Sporting legacies don’t just crumble and die one fine day. It is a slow descent from greatness, leaving ample signs for the watchful, but inevitably missed by its dedicated fan-dom. Roger Federer had stopped showing up at finals long before the analysts stopped seeing him as a favorite. The Australian cricket team had started losing both home and away long before their three world cup championship streak was cut short in India in 2011.

For Spain, perhaps the first signs manifested a year ago when both Barcelona & Real Madrid, Spain’s top two clubs, faltered at the semi-finals of the European Champions League. Barcelona, and their free flowing style of football, tiki-taka to the faithful, couldn’t score once over two matches against Bayern Munich, losing 0-7. Then in June ‘13, they succumbed to a 3-0 loss against Brazil in the finals of the Confederations Cup.
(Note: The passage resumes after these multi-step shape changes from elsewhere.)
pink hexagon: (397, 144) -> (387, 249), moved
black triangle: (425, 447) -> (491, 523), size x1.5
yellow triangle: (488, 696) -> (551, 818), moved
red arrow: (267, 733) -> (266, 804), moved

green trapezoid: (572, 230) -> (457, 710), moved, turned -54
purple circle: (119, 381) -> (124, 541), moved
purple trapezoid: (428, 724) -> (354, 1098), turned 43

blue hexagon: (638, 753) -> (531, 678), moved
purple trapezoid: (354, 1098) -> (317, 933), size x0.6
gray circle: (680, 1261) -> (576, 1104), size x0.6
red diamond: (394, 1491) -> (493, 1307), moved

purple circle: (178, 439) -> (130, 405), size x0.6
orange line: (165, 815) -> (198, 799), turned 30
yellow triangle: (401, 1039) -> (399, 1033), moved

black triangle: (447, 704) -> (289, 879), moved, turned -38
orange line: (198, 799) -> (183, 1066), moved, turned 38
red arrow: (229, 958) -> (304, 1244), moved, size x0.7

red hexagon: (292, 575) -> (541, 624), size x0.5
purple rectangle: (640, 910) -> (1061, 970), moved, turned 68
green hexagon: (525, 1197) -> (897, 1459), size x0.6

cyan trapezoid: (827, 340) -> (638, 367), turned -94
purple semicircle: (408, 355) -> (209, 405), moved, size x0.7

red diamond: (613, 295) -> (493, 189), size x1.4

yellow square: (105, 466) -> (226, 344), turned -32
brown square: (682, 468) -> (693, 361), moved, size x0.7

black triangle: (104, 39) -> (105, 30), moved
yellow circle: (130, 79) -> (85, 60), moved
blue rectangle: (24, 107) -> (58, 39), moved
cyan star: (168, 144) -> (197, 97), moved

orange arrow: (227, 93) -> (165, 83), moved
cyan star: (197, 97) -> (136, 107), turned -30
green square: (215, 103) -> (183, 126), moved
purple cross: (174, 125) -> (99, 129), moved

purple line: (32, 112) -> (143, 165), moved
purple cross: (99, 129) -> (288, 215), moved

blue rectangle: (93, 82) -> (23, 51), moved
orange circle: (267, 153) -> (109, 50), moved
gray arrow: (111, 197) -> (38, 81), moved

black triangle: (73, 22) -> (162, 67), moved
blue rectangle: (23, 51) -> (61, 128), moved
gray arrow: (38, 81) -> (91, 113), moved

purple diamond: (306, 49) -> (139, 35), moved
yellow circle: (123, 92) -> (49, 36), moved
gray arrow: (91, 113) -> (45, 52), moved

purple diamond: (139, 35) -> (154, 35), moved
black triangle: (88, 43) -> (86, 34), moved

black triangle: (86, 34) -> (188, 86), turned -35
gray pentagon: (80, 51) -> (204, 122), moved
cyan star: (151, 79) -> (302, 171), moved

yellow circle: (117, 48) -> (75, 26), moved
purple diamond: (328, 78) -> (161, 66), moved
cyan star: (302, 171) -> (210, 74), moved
It wasn’t that Spain had forgotten to play football. They stilled possessed the ball for a majority of the game, but somewhere every few moves, they also faltered. Often enough to make them appear pedestrian. They were outdone by teams that took advantage of every error. Sampras hadn’t stopped hitting those aces where he was dethroned from Wimbledon by his eventual heir, Roger Federer. But the ability to hit one at will had disappeared. For Spain, and Barcelona in the last year, the magic was missing.

Humiliating losses are bitter. But it forces you to accept what you perhaps wouldn’t have otherwise. For Spain, they came into the world cup with the most number of players retained from the previous edition. Seventeen. Their flag-bearers were the same stalwarts of the last six years. On paper, they were still the team to beat (their list of substitutes could beat most teams, on paper). But their warhorses were all past their prime. And it is very rarely that sporting fortunes favour tired generals (though when they do, it is a beautiful sight)

Spain will now have to go through the painful process of letting its veterans go. It will have to show faith in younger blood, blood which is raring to have a go. And like the recently resurgent Australian cricket team, they will remain a force to reckon on football’s highest stage, vying for championships for as long as the factories that churn out these wonder-kids, the major clubs’ sporting academies, exist. And they seems to be well in place for now.

This will by no means be the end of tiki-taka, the magnificent passing football mastered by Le Roja, or the reds. The present generation must give way to another. And that generation must be hailed as one of the greatest ever in the game, and definitely the greatest in recent times.